Veía en la mujer la base de la familia cristiana, del orden en la casa, del recto caminar de la juventud marcado por la Iglesia católica, pues conocía la despreocupación del hombre en estos menesteres y a la vez reconocía que aquellas que entraban a formar parte de un convento nada de positivo realizaban en beneficio de la sociedad, pues su ejemplo quedaba sin proyección.
Era un amante de la educación positiva, pragmática, abierta, pero severa, en el sentido estrictamente cristiano, en consonancia con lo que aquella sociedad consideraba, como así lo estimaban Juan Luis Vives en La formación de la mujer cristiana o fray Luis de León en La perfecta casada.
La institución o fundación del Colegio, se realiza en las casas arzobispales y ante escribano el domingo 25 de octubre de 155119, y para salvaguardarla, en la última de las revocaciones que realiza sobre su testamento, deja como patronos al rey y al arzobispo de Toledo.
Entre los testigos se hallaron Alonso Téllez Girón, señor de Montalbán; Ruy Gómez de Silva, príncipe de Éboli, conde de Mélito y duque de Pastrana; el licenciado Jerónimo de Valderrama; Alonso Chacón; Francisco de Hoyos y García Díaz de Tablares, su secretario.
Este último deseo del ya nombrado cardenal no lo verá confirmado, pues hasta el 30 de noviembre de 1560 Felipe II no firmará la carta de aceptación del patronazgo por sí y por todos sus descendientes en Toledo, unos meses antes de trasladar definitivamente la corte a Madrid.
Fue el propio administrador del Colegio, Cristóbal Pérez, al estar por entonces arrestado el arzobispo de Toledo Bartolomé de Carranza, quien solicitó y suplicó al monarca que aceptase el patronazgo que le había dejado el cardenal Silíceo.
Después de unas deliberaciones de cómo debía ser la relación entre los reyes y los arzobispos de Toledo en todo lo tocante a este Colegio, Felipe II, como hemos dicho, aceptó el patronazgo.
Como tal patrón tomaba bajo su protección y amparo al «Colegio, personas, bienes, privilegios y exenciones» en todo lo que a él concerniese; prometía favorecerle y ayudar a su sostenimiento y conservación.
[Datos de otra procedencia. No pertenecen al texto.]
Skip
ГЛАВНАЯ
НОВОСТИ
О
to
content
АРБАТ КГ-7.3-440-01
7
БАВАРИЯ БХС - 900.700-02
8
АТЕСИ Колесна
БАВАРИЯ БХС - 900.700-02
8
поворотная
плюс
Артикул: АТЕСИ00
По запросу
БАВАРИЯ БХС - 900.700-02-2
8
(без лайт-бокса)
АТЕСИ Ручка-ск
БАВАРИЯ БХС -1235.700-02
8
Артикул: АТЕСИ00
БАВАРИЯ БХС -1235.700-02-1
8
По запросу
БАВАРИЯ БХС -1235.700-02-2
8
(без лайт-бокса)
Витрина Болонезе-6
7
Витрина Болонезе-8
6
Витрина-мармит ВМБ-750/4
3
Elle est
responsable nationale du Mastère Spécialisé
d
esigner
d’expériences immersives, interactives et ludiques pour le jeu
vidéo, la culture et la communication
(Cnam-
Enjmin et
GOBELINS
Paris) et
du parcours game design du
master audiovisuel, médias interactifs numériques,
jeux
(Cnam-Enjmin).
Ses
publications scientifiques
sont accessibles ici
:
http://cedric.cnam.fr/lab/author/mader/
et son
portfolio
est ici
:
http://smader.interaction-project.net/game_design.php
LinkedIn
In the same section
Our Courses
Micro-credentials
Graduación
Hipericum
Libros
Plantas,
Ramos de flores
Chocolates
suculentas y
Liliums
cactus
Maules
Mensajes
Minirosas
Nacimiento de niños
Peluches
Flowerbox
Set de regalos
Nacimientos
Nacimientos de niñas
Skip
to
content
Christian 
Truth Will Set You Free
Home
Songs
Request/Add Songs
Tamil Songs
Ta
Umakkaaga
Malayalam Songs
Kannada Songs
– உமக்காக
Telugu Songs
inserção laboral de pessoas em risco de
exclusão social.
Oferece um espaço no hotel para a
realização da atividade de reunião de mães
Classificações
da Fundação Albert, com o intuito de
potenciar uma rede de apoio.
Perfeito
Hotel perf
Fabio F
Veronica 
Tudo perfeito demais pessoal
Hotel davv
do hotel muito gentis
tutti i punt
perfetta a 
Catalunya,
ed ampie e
Aceptaba compartir la admisión, para él y sus descendientes, de las doncellas en unión de los diferentes arzobispos de Toledo de modo que a los monarcas les correspondería nombrar a 60 y a los arzobispos.
Asimismo el administrador sería nombrado desde ese momento en adelante, tras el fallecimiento de Cristóbal Pérez, por los monarcas, mientras que el nombramiento de la rectora quedaba a potestad de los arzobispos El cardenal Quiroga no estuvo de acuerdo con las condiciones que firmó Cristóbal Pérez con S.M., porque no tenía poder ni autoridad para aceptar esas cláusulas en su momento y porque además no hubo ni confirmación ni aprobación del Papa sobre ello.
Analizada la cuestión por el Consejo de Cámara de Felipe II, se aceptó que los nombramientos de administrador y de rectora fuesen potestad de los arzobispos de Toledo, así como la presentación de 40 doncellas de las 100 y el capellán mayor, cuatro capellanes y otros ministros para el servicio y culto divino de la iglesia del Colegio; pero con la condición de que para el oficio de administrador el arzobispo propondría dos nombres al monarca y éste escogería uno de ellos.
El cardenal Quiroga aceptó las condiciones. La concordia fue firmada por el doctor Amezcueta, representante de Felipe II, y el cardenal Gaspar de Quiroga el 7 de marzo, teniendo como testigos a Francisco de Aponte, Francisco de Ortúñez y Juan Suárez, ante Francisco González de Heredia, escribano del rey y notario en su corte.
El Rey aprobó la concordia por Cédula Real de 11 de marzo de 1594 y la escritura fue sancionada en Roma por Clemente VIII el 2 de agosto de ese mismo año.
Después de haber anunciado el cardenal Silíceo en diversas ocasiones y aludir en diversos documentos a las constituciones que pensaba establecer para su Colegio, por fin el 9 de mayo de 1557 (21 días antes de su fallecimiento) las firma para su guarda y observancia, con la condición de que podría cambiar, añadir o quitar todo aquello que le pareciera oportuno y conveniente.